BRIEF:
Please report each line in the material below that includes "higher".
● ● ● ● ●
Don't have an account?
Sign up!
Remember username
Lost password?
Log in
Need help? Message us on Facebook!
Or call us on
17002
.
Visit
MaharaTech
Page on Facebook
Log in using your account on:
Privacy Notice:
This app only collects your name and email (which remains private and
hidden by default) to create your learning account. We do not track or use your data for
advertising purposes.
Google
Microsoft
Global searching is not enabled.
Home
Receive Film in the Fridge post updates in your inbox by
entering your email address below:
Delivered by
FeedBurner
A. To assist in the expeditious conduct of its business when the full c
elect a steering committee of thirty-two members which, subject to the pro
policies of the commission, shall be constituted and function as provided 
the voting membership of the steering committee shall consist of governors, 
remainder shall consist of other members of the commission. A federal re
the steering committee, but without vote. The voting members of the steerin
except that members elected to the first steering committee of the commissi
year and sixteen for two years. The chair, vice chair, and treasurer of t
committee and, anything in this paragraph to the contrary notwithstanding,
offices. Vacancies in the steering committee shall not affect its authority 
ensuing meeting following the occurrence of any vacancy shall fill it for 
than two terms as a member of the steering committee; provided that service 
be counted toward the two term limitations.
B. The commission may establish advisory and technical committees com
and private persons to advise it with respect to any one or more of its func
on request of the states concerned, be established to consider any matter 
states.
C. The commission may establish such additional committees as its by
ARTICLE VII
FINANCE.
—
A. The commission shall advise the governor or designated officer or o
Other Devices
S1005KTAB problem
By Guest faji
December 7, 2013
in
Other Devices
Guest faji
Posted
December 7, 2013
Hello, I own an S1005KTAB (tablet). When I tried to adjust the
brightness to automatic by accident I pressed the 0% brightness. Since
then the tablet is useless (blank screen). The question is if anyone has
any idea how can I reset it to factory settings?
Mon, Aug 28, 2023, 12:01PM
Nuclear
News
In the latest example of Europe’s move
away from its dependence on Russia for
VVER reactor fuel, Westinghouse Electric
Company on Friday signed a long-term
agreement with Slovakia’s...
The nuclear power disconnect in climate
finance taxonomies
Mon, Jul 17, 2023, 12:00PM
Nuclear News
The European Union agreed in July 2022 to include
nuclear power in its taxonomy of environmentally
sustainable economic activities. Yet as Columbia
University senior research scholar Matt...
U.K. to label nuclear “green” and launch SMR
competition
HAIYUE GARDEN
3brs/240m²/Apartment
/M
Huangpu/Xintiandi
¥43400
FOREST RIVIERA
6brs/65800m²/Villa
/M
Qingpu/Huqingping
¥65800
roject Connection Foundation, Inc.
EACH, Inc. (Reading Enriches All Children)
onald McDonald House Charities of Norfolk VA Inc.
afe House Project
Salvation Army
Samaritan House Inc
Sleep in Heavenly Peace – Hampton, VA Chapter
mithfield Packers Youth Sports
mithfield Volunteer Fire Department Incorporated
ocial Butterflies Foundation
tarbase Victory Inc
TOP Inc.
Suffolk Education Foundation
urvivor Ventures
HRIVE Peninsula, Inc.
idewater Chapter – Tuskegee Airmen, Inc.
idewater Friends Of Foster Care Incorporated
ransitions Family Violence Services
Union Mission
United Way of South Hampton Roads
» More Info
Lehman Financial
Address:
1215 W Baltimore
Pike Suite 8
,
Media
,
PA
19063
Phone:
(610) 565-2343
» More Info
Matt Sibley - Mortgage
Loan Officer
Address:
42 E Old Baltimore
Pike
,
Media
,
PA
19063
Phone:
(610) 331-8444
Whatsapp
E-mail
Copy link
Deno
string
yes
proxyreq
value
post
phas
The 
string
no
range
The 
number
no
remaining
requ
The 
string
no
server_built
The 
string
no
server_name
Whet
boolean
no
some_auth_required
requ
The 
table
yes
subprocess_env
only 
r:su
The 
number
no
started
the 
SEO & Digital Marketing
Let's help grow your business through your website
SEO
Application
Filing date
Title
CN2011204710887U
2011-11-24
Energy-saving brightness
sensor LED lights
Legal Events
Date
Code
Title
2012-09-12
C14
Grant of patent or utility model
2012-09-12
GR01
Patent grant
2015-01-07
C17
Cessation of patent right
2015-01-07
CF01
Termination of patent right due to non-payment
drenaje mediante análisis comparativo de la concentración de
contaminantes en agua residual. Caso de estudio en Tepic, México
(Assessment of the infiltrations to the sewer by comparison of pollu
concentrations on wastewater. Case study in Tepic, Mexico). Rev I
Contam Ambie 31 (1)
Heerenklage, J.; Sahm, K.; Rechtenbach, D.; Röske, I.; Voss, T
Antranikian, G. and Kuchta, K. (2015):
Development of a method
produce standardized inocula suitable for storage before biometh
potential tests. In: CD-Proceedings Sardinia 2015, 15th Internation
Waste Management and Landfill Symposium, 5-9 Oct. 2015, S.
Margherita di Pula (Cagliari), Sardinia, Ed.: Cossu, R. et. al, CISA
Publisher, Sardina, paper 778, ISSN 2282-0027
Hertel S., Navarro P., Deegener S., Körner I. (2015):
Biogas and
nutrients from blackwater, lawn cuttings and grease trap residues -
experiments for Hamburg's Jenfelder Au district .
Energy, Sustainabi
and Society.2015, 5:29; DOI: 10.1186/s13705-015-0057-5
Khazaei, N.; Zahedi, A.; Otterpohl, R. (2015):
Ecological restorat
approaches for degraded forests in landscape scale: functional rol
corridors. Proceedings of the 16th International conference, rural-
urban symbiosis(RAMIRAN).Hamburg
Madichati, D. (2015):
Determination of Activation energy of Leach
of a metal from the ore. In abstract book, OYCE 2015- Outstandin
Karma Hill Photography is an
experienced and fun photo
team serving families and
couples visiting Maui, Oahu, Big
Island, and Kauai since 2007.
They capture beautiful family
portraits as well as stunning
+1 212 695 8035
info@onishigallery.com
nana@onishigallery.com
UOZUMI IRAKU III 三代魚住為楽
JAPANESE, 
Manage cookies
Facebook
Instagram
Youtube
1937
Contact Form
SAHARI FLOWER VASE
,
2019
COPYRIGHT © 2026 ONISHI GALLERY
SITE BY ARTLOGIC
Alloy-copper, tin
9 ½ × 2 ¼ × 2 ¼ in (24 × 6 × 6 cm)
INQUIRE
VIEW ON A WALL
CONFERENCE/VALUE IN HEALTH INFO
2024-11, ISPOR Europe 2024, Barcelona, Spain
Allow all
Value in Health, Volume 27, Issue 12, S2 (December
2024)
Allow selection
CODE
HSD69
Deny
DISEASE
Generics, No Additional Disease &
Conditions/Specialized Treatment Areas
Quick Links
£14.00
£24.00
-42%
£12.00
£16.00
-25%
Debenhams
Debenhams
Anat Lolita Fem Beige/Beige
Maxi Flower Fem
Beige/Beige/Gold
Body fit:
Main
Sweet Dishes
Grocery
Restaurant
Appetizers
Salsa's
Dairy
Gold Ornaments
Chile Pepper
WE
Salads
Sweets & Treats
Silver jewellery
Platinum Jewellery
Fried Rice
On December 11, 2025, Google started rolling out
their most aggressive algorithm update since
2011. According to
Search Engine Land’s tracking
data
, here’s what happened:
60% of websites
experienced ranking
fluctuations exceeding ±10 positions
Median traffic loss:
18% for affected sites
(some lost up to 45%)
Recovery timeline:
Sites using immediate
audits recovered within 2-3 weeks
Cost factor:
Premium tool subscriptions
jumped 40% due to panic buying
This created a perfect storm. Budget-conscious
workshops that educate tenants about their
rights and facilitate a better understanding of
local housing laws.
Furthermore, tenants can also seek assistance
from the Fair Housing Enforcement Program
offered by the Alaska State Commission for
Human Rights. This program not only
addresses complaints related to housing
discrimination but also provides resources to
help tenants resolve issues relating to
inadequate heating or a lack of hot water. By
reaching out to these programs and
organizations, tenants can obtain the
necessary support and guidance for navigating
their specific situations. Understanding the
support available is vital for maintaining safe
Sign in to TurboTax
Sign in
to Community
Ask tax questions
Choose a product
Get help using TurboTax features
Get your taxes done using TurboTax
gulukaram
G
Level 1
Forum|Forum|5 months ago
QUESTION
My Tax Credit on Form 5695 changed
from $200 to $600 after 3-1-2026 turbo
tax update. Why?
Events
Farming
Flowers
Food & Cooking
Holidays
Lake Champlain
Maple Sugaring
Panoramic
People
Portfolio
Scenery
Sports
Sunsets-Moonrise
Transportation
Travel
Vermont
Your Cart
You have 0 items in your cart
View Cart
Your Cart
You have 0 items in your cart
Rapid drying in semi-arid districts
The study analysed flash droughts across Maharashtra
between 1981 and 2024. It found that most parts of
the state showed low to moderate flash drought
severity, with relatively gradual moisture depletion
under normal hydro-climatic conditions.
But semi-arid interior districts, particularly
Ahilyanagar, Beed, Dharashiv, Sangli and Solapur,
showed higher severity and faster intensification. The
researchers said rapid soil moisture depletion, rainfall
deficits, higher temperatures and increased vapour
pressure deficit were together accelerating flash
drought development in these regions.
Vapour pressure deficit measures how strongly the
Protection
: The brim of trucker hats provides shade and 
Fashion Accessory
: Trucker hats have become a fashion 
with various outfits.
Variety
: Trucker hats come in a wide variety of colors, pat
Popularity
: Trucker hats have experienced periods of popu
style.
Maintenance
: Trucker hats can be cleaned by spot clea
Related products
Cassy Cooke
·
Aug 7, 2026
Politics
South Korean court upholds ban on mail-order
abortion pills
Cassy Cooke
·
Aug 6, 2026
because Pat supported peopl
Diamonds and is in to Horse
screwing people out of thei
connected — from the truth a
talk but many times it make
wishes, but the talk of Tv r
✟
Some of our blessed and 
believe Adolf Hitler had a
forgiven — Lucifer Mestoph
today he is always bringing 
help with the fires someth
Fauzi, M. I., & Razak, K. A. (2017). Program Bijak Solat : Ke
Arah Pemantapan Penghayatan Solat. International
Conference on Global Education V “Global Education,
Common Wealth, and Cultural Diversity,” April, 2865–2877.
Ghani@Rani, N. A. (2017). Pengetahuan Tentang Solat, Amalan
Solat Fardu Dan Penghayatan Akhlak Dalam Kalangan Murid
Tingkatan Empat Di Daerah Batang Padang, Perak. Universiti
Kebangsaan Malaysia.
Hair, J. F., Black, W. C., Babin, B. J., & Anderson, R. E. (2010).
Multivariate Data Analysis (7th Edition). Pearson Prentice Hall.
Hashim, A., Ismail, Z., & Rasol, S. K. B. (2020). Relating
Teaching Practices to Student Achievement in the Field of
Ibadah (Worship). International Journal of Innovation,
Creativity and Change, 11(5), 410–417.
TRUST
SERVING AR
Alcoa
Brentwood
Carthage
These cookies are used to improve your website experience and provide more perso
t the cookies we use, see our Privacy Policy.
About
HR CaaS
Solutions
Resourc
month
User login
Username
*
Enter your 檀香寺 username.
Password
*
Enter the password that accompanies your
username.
● ● ● ● ●
ANSWER TO THIS PROBLEM:
showed higher severity and faster intensification. The
deficits, higher temperatures and increased vapour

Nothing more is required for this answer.